Without a fan it will have less heat exchange, in my opinion. So it would probably be necessary to dimension the sensor differently: give it a larger exchange surface. But how big? I am not a thermician. I can do thermal calculations to size radiators for electrical components, but it looks different.

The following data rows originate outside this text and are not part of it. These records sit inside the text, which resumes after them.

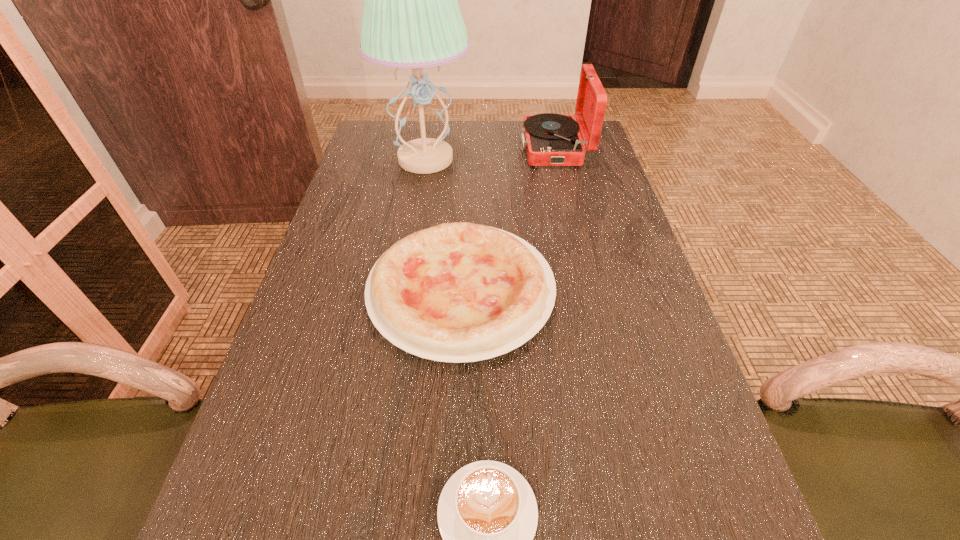 Where is `vacant region between the second tallest object and the tallest object`? The image size is (960, 540). vacant region between the second tallest object and the tallest object is located at coordinates (491, 154).

You are a GUI agent. You are given a task and a screenshot of the screen. Output one action in this format:
    pyautogui.click(x=<x>, y=<y>)
    Task: Click on the object that is the second closest one to the third farthest object
    The width and height of the screenshot is (960, 540).
    Given the screenshot: What is the action you would take?
    pyautogui.click(x=411, y=18)

At what (x,y) coordinates should I click in order to perform the action: click on object that stands as the second closest to the tallest object. Please return your answer as a coordinate pair (x, y). The image size is (960, 540). Looking at the image, I should click on (457, 292).

Locate an element on the screen. This screenshot has width=960, height=540. free region that satisfies the following two spatial constraints: 1. on the front side of the lamp; 2. on the right side of the pizza is located at coordinates (403, 292). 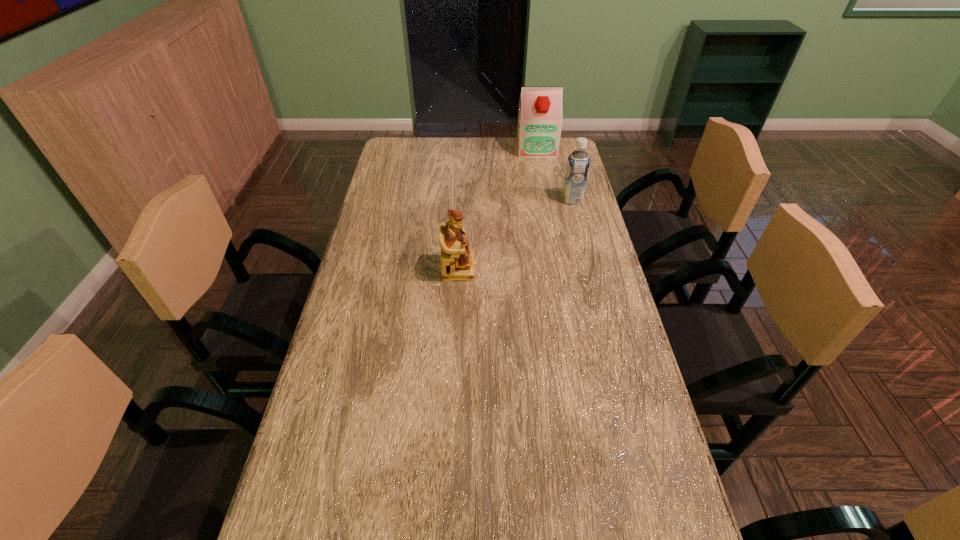 Image resolution: width=960 pixels, height=540 pixels. What are the coordinates of `the farther soya milk` in the screenshot? It's located at (539, 125).

Locate an element on the screen. the nearer soya milk is located at coordinates (578, 163).

This screenshot has height=540, width=960. I want to click on figurine, so click(457, 261).

At what (x,y) coordinates should I click in order to perform the action: click on the nearest object. Please return your answer as a coordinate pair (x, y). The width and height of the screenshot is (960, 540). Looking at the image, I should click on (457, 261).

Locate an element on the screen. This screenshot has height=540, width=960. vacant region located 0.380m with the cap open on the farthest object is located at coordinates (548, 215).

At what (x,y) coordinates should I click in order to perform the action: click on vacant region located on the label of the nearer soya milk. Please return your answer as a coordinate pair (x, y). Looking at the image, I should click on (449, 199).

This screenshot has height=540, width=960. I want to click on vacant area located 0.190m on the label of the nearer soya milk, so click(509, 199).

Find the location of a particular element. The width and height of the screenshot is (960, 540). vacant area situated 0.270m on the label of the nearer soya milk is located at coordinates (487, 199).

Where is `blank area located on the front-facing side of the nearest object`? The height and width of the screenshot is (540, 960). blank area located on the front-facing side of the nearest object is located at coordinates (541, 268).

Locate an element on the screen. The width and height of the screenshot is (960, 540). object that is at the far edge is located at coordinates (539, 125). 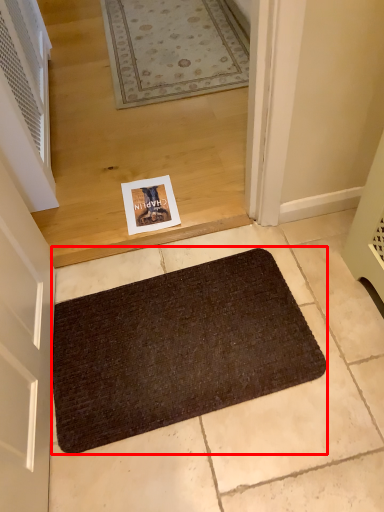 Question: Where is bath mat (annotated by the red box) located in relation to air conditioner in the image?

Choices:
 (A) left
 (B) right

Answer: (B) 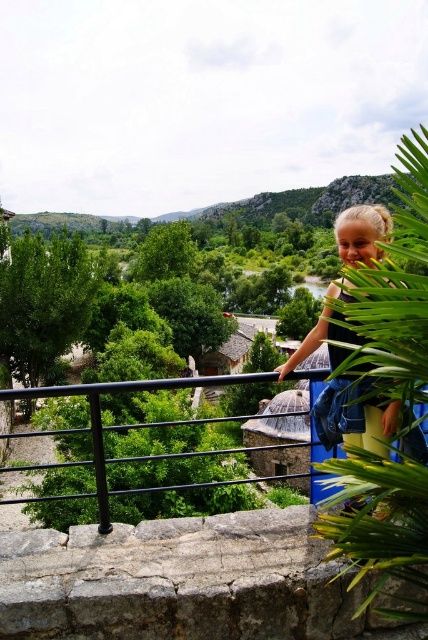 Question: Does rusty stone ledge at lower center appear on the left side of black metal/rail at left?

Choices:
 (A) no
 (B) yes

Answer: (A)

Question: Which object appears farthest from the camera in this image?

Choices:
 (A) green leafy plant at upper right
 (B) rusty stone ledge at lower center

Answer: (B)

Question: Is rusty stone ledge at lower center below blonde hair at upper right?

Choices:
 (A) yes
 (B) no

Answer: (A)

Question: Which point is farther to the camera?

Choices:
 (A) (98, 392)
 (B) (330, 324)
 (C) (300, 579)
 (D) (259, 195)

Answer: (D)

Question: Which of the following is the closest to the observer?

Choices:
 (A) (394, 432)
 (B) (290, 410)
 (C) (39, 588)

Answer: (C)

Question: Is blonde hair at upper right bigger than black metal/rail at left?

Choices:
 (A) yes
 (B) no

Answer: (B) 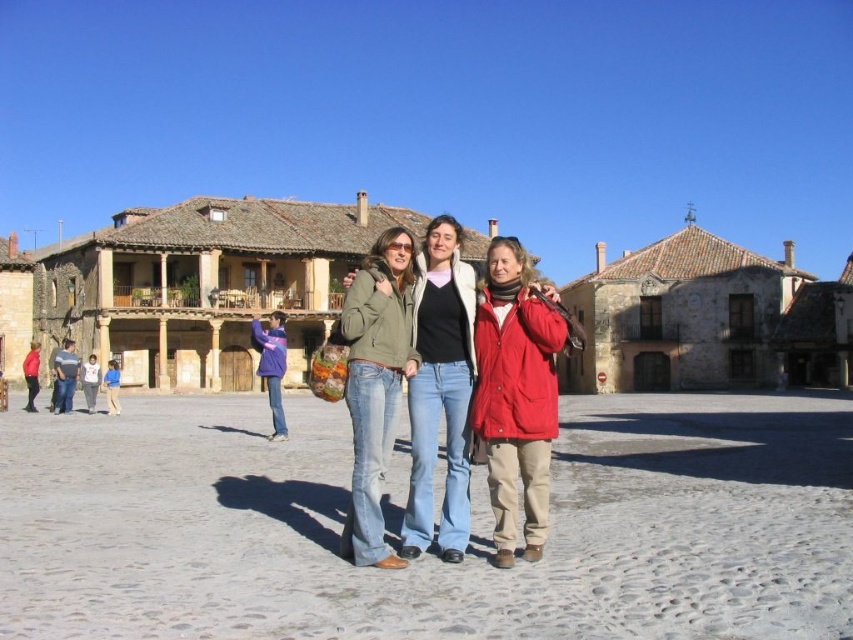 Question: Can you confirm if matte green jacket at center is positioned to the right of purple fleece jacket at lower left?

Choices:
 (A) no
 (B) yes

Answer: (B)

Question: Which object is the farthest from the blue denim jeans at lower left?

Choices:
 (A) purple fleece jacket at lower left
 (B) matte black jacket at center

Answer: (B)

Question: Which object is positioned farthest from the blue denim jeans at lower left?

Choices:
 (A) matte black jacket at center
 (B) matte red jacket at center

Answer: (B)

Question: Does matte red jacket at center have a greater width compared to matte black jacket at center?

Choices:
 (A) no
 (B) yes

Answer: (A)

Question: Is matte red jacket at center to the left of blue denim jeans at lower left from the viewer's perspective?

Choices:
 (A) yes
 (B) no

Answer: (B)

Question: Which point is closer to the camera?

Choices:
 (A) purple fleece jacket at lower left
 (B) matte red jacket at center
 (C) matte green jacket at center
 (D) matte black jacket at center

Answer: (C) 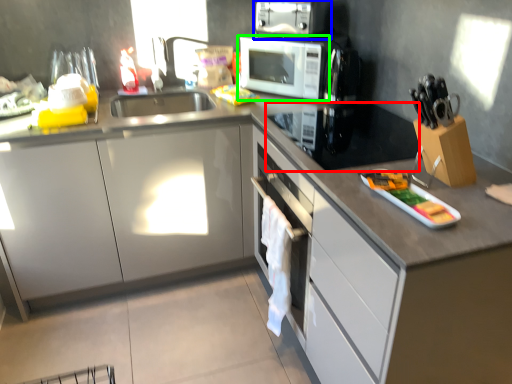 Question: Considering the real-world distances, which object is farthest from appliance (highlighted by a red box)? kitchen appliance (highlighted by a blue box) or home appliance (highlighted by a green box)?

Choices:
 (A) kitchen appliance
 (B) home appliance

Answer: (A)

Anyway, I'm thinking.


This is calculated, in order of magnitude quite easily, first of all the heat stored in a wall (low between 3 to 10KWh / m3 roughly according to the variations in T, about 1 kilo of burnt wood, often less)
Then the phase shift which is really the diffusion of heat, very complex if we want to be precise, but simple in order of magnitude, with diffusion with penetration on a depth, like the square root of the time spent broadcasting, so slows down quickly, typically D <= 1mm2 / s often:
http://fr.wikipedia.org/wiki/Diffusivit%C3%A9_thermique
with all the necessary values.
For concrete or earth, clay, as simple and cheaper, and more ecological, we store on this increasing thickness as the square root of time, ie 1mm in 1s, 10mm in 100s = 1min40s,
100mm in 10000s or 2h, 77
1m in 1million seconds, or 11days22h.
if D = 0,1mm2 / s (humus, wood etc.) then the depth is reduced by the rax factor (0,1) = 0,316, therefore max of variations, a factor 3 below.

With the course, especially for an unlimited domain in Fourier series:
http://fr.wikipedia.org/wiki/Conduction_thermique
above all we get the factor pi dividing time t = T for periodic oscillations of period T giving a depth of penetration
as delta = rac (DT / pi) in delta = rac (2.D / 0mega) with the pulse Omega = 2.pi / T
http://fr.wikipedia.org/wiki/Diffusivit%C3%A9_thermique

for a 24 hour day = 86400s and D = 1mm2 / s, (compact earth clay), this gives an exponential penetration of the oscillations between day and night of
delta=rac(1.86400/3,14)=165mm=0,165m=16,5cm

So if you want to store the variations of T well, the sun by day for the night, it is useless to take a thickness greater than this value (to correct the true value of D for the chosen material, a factor of 3 between marble or granite and wood).

Finally the heat stored is that on the volume in this depth of penetration, or with a specific heat of 1KJ / dm3 ° K = 1MegaJoule / m3 ° K, (about that of clay, variable according to its origin and twice as much for concrete see the table:
http://fr.wikipedia.org/wiki/Diffusivit%C3%A9_thermique
) we obtain with 0,165m and 36 ° C of variation, between day and night (a lot) 10KWh / m3 and for 0,165m of depth 1,65KWh / m2, very little 1/3 of wood burned in a stove.
The value 36 ° C is excessive (taken because of 3600s / h for simplicity), and is rather half, which means that such a wall stores little per m2 between day and night sun, and is only useful in a very very isolated house, requiring very very little heat.

Daytime heat can be increased by convection or air or water circulation over a much larger storage area of ​​about 16cm thick.

But the volume must be high typically more than ten tonnes, 10 times more than for a mass stove which gives a variation of T 10 times higher than this passive sun.

Finally the same method can be used to store between seasons, summer heat for winter, free underground, more than 3 to 6m deep, as functional since 2007, at
www.dlsc.ca
here can heat 52 houses completely in winter at 20 ° C, (but not totally domestic hot water, because you want too hot in winter to wash, 60 ° C)
and discussed on:
https://www.econologie.com/forums/chaleur-d- ... 10828.html
https://www.econologie.com/forums/stockage-d ... 10173.html
https://www.econologie.com/forums/stockage-i ... 11366.html

The inter-season storage volume, on earth is measured in 500m3 to thousands of m3 per house, depending on the thermal insulation of this house, but free land allows this by drilling every 2m or so, over a volume of almost spherical shape, to reduce losses by surface diffusion.
The summer sensor can be very inexpensive for large areas, simple 16mm polyethylene pipe, a little insulated below, and in plastic film.

Finally all CO2 and nuclear can be replaced by this shallow geothermal solar solution, by developing it with a research cost much lower than the price in addition to developing the EPR, for heating, free to perpetuity, without CO2, without radioactive pollution, or nuclear disaster, emptying an entire region for centuries !!